Sendo assim, a conclusão que ele chega é que a rotatividade de clientes, apesar
da qualidade da equipe de vendas, se deve à falta de sinergia entre os setores.
"Não existe um plano de negócio. Estamos no mercado para transportar mercadorias
à um preço lucrativo".
4.2 Empresa 2*
Para o gerente comercial de vendas externas da empresa 2, o relacionamento com
clientes é fundamental para a definição de estratégias de fidelização. Outro
ponto importante é o acompanhamento da performance de cada cliente. Isso define
qual cliente está se tornando rentável, sendo motivo de atenção especial.
O gerente apresenta uma visão diferente da empresa citada anteriormente. Ele
acredita na prospecção de grandes contas e no relacionamento para fidelização.

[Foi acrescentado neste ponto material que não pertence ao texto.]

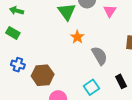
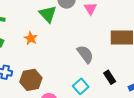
orange star: (77, 37) -> (31, 38), moved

Prefere se dedicar a contas rentáveis à uma grande carteira de pequenos
clientes.
Apesar dessa visão mais direcionada, o gerente reclama da falta de sinergia
entre os setores da empresa.
Segundo ele, o cliente ainda é visto como um estranho dentro da empresa. Nunca
há reuniões com todos os setores, para demonstrar a necessidade de se trabalhar
com foco no cliente e em sinergia. Elas são sempre em nível de diretoria e não
se determinam como os assuntos discutidos serão direcionados aos demais níveis
hierárquicos.
*As 2 empresas e seus gerentes não autorizaram a divulgação do nome.
5 CONCLUSÃO
Pelo exposto, muito além de preços e ofertas, os consumidores estão em busca de
soluções e atenção às suas demandas. Cada detalhe na interação entre empresa a
clientes é fundamental.
Por mais que programas de fidelização sejam importantes na construção de
relacionamentos entre empresas e clientes, eles não são suficientes para superar
um atendimento desorganizado, sem garantias e sem qualidade. Apesar de toda
informação relativa ao Marketing e Relacionamento, as empresas erram nos
pequenos detalhes.
Pode-se concluir com o exemplo das duas empresas concorrentes que ambas têm as
mesmas dificuldades, principalmente no setor administrativo e operacional. A
conclusão imediata que pode-se chegar é que não há sinergia entre os
departamentos. A sensação que o relato dos dois gerentes nos passa é que para
cada setor das duas empresas, existem metas distintas. O setor comercial sabe da
importância da manutenção do relacionamento, porém não consegue difundir essa
cultura na empresa. Isso leva que todos os setores continuem trabalhando
desordenadamente e sem sinergia.
Pode-se concluir que, de acordo com os autores, o Marketing de Relacionamento
não se consolida isoladamente. Todas as etapas do planejamento culminam em uma
estratégia de relacionamento bem executada.
A manutenção e retenção dos clientes relacionam-se com a satisfação entre
produto com ou sem entrega de serviço e seus atributos. A percepção de valor do
cliente em relação empresa é o fator decisivo. Para isso, é essencial atender às
necessidades, desejos e valores.
Cada capítulo apresentado tem o objetivo comum de tornar a experiência do
consumidor positiva. Na maioria dos casos conclui-se que o valor que se entrega
ao cliente está no atendimento, na confiança passada desde o primeiro contato
com a empresa.
O Marketing de relacionamento é fundamental para se estreitar a interação entre
clientes, fornecedores e empresas, uma vez que a experiência acontece em todos
os instantes. O que diferencia as empresas é justamente a sinergia com que todo
o ambiente empresarial e seus serviços oferecidos acontecem.